[Dataset entries]
========================

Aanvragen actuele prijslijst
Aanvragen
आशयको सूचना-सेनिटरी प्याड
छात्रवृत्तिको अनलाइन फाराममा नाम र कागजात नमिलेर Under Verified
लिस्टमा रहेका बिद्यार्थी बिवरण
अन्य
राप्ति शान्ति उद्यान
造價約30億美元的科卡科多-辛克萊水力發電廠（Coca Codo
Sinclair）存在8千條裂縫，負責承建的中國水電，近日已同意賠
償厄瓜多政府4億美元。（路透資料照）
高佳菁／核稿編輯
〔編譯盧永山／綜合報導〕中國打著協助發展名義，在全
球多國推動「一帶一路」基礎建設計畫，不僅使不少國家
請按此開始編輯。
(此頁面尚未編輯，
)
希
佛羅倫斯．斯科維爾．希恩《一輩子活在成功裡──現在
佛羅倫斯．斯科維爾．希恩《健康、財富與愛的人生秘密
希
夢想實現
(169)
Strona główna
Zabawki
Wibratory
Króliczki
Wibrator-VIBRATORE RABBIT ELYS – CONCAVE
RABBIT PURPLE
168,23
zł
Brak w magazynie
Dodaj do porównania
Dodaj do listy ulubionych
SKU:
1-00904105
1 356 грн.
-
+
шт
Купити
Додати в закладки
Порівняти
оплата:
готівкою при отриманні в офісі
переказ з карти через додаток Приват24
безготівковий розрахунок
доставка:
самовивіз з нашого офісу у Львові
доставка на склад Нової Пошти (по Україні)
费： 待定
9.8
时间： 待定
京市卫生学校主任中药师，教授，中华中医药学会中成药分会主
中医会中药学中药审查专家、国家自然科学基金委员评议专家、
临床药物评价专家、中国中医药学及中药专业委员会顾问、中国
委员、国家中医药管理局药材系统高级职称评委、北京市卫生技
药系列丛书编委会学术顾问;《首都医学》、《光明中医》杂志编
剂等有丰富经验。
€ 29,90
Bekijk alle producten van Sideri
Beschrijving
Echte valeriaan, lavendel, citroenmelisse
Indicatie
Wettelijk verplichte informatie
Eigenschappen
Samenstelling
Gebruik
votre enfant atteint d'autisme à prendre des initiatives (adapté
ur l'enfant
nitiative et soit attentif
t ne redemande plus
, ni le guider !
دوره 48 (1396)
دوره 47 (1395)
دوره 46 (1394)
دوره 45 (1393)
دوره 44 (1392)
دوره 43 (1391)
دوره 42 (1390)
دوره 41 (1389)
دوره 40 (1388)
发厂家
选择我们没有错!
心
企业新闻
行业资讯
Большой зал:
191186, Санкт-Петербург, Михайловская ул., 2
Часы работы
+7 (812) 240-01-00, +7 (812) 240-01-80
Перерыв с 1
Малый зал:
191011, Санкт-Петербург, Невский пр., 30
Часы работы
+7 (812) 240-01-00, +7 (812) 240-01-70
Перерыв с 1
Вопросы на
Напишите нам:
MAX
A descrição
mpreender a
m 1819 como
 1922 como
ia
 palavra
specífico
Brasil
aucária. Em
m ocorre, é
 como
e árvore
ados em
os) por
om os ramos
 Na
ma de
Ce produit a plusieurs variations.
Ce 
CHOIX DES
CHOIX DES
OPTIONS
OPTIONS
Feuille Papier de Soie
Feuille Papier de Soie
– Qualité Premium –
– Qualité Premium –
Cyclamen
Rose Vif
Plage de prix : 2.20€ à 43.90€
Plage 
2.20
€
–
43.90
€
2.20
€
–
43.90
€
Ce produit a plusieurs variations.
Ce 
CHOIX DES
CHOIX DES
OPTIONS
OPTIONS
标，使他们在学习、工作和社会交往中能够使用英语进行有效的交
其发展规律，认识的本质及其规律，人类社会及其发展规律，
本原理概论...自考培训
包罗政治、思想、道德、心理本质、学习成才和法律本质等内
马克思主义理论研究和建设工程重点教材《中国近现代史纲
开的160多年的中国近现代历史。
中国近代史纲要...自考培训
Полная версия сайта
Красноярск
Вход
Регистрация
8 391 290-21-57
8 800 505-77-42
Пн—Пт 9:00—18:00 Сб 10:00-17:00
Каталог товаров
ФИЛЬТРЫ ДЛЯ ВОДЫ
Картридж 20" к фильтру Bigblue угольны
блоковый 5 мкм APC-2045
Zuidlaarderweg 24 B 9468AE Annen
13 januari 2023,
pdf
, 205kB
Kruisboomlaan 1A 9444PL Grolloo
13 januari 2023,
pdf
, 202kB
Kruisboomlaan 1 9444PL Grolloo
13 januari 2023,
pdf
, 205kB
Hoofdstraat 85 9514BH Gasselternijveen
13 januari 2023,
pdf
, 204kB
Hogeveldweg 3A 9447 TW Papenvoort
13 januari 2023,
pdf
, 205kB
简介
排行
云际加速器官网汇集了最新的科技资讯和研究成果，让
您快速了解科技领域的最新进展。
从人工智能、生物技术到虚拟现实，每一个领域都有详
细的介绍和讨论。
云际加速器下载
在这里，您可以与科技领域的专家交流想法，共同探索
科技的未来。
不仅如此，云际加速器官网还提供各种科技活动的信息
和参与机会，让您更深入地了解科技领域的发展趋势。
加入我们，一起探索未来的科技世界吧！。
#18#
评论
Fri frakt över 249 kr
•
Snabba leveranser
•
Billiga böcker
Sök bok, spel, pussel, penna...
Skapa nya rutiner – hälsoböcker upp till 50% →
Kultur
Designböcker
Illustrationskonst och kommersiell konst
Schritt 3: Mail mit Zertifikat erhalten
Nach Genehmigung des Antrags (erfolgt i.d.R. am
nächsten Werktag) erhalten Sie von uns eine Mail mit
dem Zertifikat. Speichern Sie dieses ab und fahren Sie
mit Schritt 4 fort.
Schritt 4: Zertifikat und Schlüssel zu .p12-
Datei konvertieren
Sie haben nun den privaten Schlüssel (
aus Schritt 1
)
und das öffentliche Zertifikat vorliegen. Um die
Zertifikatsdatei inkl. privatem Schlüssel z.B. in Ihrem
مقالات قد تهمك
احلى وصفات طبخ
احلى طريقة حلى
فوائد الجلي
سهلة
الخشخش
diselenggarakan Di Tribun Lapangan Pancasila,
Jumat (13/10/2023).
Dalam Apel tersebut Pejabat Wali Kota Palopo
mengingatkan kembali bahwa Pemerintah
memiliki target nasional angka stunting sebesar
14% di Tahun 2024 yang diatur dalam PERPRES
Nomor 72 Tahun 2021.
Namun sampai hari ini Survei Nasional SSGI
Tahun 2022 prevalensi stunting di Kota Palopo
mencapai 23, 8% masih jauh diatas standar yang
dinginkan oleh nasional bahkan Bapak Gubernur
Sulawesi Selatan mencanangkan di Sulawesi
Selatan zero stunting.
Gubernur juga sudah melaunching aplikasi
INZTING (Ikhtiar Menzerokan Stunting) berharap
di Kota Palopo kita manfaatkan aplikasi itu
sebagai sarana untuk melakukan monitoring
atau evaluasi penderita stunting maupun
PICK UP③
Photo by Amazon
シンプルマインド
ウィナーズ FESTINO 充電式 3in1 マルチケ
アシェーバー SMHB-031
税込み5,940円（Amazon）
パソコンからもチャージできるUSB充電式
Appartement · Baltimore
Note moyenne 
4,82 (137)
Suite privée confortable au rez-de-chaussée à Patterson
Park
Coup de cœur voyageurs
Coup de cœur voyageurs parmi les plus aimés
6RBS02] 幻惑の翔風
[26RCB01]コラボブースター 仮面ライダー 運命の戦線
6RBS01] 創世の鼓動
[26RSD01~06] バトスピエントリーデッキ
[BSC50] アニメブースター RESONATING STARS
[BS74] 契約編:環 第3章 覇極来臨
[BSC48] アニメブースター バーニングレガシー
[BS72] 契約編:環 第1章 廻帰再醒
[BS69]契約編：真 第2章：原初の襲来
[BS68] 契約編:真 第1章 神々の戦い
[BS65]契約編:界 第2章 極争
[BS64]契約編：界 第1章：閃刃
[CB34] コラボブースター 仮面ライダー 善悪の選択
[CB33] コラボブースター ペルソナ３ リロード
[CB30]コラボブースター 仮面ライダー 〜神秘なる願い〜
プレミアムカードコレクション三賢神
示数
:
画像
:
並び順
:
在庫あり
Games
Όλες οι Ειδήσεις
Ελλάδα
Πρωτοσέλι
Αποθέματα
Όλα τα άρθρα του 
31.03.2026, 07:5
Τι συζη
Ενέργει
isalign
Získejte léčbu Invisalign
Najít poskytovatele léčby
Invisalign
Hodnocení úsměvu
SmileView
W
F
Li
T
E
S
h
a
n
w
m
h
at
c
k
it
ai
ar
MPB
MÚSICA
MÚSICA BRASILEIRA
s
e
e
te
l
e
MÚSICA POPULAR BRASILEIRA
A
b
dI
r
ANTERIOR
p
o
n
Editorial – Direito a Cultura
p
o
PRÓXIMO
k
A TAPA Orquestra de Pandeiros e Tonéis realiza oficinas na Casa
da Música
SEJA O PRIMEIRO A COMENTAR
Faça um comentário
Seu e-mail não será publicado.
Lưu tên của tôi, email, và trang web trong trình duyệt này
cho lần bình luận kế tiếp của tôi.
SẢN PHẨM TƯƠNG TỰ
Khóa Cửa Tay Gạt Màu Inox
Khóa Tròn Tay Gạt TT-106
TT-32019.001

========================

[To do] Scan the records above. Return every line with "Санкт" in it.

[Exercise output]
191186, Санкт-Петербург, Михайловская ул., 2
191011, Санкт-Петербург, Невский пр., 30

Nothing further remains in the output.